These are the famous words used by Roberto Duran who quit mid fight against Sugar Ray Leonard. I am reminded of these words because 2 weeks ago an NFL football player Vontae Davis quit his team and the sport at halftime.
They both had their reasons which we may never know or understand. I am sure they had weighed all the pros and cons and decided this was the time for them.
I know for myself when something is not going right, I weigh the pros and cons and if it feels right in my heart, then I know it is the right decision.
The one thing that I would be happy if it quit was my depression and the negative thoughts that prevail my head when I feel depressed. They weigh me down. Even though I can sense when I am feeling depressed it doesn't always work and I end up being surprised at myself when I am depressed.
My mood/attitude changes. I become withdrawn and brooding. I want to cocoon myself and not engage with the outside world. I can become angry very quickly, the bad words spew out of my mouth. I end up yelling at myself and those around me for no apparent reason. The reason is my depression has taken hold of me.

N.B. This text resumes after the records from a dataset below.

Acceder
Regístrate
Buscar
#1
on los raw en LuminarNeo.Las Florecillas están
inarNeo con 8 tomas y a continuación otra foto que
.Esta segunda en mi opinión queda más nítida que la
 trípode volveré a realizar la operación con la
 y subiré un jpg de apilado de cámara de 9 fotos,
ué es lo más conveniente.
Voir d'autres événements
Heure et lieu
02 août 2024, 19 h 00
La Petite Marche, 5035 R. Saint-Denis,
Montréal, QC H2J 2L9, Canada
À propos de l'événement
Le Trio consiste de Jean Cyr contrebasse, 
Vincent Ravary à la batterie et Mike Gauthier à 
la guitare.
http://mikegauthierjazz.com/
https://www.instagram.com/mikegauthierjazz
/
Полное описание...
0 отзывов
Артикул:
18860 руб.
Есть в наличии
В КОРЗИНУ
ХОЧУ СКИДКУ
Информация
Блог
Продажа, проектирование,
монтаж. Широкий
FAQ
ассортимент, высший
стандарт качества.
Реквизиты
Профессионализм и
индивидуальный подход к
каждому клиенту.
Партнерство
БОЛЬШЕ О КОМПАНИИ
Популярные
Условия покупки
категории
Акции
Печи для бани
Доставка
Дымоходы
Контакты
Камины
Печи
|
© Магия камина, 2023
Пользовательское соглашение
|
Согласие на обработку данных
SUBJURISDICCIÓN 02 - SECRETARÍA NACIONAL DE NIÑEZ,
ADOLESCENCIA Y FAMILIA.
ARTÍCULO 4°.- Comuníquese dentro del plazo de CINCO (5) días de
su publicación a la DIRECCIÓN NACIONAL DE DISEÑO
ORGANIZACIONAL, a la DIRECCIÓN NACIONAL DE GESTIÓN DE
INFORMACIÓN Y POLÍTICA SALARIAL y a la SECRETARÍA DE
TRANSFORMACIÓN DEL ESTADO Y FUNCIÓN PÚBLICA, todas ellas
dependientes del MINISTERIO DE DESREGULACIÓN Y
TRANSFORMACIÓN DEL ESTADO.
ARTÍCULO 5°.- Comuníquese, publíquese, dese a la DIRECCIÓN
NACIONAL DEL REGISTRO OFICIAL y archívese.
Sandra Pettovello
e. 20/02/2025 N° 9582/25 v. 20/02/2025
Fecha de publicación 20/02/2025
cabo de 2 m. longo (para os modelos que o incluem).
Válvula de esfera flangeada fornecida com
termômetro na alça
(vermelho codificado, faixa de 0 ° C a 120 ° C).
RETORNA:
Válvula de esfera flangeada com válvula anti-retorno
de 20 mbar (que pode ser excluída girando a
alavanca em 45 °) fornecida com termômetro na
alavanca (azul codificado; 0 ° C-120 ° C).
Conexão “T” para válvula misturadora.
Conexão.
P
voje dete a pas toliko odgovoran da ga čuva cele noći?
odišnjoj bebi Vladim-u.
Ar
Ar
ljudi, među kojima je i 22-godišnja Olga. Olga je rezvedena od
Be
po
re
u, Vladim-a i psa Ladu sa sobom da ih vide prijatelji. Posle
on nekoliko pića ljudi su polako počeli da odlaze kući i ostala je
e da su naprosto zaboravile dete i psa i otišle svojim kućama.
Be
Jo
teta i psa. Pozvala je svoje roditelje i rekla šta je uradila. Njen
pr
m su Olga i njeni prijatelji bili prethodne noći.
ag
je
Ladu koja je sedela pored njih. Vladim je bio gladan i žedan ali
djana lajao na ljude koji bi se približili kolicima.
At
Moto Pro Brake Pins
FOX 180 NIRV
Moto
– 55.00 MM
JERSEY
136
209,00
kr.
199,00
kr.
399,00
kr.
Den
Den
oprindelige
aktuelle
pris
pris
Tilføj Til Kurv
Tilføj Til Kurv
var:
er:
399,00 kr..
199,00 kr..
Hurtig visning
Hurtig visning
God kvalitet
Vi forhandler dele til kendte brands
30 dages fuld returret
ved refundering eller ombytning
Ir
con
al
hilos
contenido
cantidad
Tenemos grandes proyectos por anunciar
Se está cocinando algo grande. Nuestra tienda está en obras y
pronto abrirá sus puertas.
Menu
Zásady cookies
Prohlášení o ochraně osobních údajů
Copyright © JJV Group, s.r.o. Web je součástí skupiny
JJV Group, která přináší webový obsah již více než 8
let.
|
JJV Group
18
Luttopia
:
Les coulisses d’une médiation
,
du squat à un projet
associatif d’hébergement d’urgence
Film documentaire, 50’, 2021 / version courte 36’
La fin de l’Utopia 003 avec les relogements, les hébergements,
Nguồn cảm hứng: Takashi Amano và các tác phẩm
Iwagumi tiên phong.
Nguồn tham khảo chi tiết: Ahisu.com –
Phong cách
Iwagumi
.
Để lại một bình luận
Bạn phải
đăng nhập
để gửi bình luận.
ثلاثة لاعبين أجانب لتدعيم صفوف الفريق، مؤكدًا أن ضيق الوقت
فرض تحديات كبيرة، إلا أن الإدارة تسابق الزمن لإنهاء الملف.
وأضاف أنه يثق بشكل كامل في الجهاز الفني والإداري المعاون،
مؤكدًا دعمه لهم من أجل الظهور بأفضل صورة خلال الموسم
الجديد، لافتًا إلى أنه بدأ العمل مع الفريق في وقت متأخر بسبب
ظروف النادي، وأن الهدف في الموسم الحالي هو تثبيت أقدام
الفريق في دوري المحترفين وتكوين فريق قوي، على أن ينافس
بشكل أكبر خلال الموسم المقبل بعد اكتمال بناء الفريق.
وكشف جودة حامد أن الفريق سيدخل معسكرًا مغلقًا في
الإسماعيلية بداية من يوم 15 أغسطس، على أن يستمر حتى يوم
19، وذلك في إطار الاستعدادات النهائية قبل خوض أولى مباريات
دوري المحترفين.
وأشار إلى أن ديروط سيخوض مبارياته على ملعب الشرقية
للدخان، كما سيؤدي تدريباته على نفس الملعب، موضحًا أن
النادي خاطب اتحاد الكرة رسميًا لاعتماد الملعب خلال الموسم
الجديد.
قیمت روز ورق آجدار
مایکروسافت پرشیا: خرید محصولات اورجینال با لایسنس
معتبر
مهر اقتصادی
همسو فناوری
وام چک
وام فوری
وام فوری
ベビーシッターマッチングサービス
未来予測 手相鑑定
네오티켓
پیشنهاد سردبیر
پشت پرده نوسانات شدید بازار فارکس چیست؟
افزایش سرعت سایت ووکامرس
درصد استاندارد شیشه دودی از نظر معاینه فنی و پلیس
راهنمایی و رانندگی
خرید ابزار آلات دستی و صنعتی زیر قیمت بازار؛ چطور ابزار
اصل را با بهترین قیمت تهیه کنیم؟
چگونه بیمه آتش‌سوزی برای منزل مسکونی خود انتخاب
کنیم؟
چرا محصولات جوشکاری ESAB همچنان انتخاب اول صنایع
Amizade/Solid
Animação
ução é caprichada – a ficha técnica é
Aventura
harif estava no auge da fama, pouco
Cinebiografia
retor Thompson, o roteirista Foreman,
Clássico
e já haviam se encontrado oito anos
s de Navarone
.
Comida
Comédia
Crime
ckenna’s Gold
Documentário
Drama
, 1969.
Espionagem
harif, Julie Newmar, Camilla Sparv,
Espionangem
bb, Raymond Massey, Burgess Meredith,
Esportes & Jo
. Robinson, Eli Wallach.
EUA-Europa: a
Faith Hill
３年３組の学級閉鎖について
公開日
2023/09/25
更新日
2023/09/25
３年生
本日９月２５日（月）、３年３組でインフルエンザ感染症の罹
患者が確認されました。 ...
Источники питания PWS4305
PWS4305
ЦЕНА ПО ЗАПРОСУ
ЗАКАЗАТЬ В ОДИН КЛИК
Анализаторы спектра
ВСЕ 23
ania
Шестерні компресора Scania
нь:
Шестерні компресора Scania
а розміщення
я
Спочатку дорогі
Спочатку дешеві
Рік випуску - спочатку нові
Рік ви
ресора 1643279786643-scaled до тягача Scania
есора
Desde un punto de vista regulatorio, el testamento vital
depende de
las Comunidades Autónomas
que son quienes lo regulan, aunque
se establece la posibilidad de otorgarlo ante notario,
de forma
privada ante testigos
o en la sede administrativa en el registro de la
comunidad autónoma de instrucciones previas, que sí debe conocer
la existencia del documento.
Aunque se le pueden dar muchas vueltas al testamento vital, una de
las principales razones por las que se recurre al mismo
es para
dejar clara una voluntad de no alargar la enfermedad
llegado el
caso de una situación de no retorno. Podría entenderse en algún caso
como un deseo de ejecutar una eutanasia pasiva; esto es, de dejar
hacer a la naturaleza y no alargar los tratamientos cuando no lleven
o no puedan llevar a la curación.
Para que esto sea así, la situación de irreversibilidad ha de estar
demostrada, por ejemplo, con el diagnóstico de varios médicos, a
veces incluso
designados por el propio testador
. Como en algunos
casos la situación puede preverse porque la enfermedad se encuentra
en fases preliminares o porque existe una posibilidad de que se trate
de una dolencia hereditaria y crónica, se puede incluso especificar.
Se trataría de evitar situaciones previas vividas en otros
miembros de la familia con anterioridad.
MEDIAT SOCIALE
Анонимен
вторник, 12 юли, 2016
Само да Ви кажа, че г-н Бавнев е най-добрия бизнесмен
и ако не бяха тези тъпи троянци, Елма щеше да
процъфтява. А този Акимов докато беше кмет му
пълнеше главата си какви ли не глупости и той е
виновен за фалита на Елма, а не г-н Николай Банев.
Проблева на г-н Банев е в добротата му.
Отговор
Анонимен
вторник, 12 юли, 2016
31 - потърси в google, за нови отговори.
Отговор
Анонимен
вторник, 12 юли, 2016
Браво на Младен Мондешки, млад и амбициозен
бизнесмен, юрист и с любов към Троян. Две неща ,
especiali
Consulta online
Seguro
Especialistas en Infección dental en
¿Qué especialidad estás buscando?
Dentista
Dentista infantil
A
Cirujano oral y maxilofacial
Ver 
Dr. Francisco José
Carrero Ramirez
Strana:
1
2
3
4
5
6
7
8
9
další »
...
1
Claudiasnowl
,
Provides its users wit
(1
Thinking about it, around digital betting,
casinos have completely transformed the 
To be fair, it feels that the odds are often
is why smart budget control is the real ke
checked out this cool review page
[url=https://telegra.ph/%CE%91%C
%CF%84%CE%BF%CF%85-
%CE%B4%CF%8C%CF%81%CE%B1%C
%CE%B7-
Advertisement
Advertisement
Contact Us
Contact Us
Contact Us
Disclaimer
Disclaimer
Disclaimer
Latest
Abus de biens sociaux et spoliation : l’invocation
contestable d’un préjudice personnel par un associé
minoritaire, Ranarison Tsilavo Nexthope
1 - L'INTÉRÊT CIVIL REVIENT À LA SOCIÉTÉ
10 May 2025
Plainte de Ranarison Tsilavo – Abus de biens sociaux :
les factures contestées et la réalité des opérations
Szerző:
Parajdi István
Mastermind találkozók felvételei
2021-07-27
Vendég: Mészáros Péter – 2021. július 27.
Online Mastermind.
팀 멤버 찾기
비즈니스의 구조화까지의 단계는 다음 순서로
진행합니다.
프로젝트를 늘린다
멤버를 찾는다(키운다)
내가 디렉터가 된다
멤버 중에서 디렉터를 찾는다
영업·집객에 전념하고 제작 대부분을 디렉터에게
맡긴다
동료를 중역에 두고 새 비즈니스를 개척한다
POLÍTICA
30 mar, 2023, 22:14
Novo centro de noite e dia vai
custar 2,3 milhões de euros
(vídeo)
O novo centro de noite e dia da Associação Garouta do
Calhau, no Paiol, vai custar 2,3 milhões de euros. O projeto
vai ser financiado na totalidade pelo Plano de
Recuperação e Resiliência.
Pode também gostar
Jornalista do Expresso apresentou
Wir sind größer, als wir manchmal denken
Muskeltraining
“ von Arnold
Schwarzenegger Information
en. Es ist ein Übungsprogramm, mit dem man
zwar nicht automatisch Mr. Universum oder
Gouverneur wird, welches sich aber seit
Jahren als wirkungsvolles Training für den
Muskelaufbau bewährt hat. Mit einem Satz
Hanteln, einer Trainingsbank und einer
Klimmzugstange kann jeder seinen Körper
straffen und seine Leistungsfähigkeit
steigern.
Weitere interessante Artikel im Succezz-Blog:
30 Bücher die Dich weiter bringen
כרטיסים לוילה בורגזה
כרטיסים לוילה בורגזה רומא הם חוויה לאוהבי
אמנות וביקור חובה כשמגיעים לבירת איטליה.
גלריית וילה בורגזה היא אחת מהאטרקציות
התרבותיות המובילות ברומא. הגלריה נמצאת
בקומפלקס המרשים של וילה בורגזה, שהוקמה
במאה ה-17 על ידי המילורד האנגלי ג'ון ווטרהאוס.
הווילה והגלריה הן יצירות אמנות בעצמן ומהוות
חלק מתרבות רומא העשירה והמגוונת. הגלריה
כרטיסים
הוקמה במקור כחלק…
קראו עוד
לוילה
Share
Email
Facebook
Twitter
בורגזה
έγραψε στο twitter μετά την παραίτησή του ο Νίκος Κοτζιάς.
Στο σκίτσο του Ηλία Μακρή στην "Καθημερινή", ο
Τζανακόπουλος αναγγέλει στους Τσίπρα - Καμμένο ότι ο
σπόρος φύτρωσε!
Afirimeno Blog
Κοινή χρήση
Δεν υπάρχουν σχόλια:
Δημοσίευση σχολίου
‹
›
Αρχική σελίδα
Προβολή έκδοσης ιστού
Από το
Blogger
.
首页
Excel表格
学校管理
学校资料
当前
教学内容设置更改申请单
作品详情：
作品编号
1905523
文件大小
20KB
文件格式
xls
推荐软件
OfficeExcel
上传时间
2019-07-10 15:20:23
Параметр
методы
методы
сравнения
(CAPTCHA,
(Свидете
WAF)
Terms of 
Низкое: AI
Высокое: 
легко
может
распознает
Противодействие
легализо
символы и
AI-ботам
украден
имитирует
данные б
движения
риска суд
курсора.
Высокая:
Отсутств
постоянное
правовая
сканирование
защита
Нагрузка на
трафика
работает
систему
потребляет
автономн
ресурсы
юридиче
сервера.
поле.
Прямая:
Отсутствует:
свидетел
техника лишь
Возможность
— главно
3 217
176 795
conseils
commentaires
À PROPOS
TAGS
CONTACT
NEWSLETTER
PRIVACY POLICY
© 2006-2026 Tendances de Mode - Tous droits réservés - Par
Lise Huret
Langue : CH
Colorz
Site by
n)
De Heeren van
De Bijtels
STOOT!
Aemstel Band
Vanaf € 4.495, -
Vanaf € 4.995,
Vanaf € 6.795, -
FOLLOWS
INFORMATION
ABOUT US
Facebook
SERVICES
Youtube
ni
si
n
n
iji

My sweetie who I love dearly understands me more than anyone else and when she sees the cues she lets me know and helps me . Sometimes it takes, hours or even days. Since I was diagnosed the longest depressive span for me has been a few weeks. Before diagnosis, it could be weeks even months. I felt like a ticking time bomb. Not sure when it would explode.
I am glad it has not exploded.
That is what depression does to me and that is why I want it to quit. I fight every day for it to quit. The struggle is real and it is every day. It is exhausting and can be draining. The fight is one I have to win and everyone else dealing with mental health issues has to win.
Stay strong, be positive and reach out for help.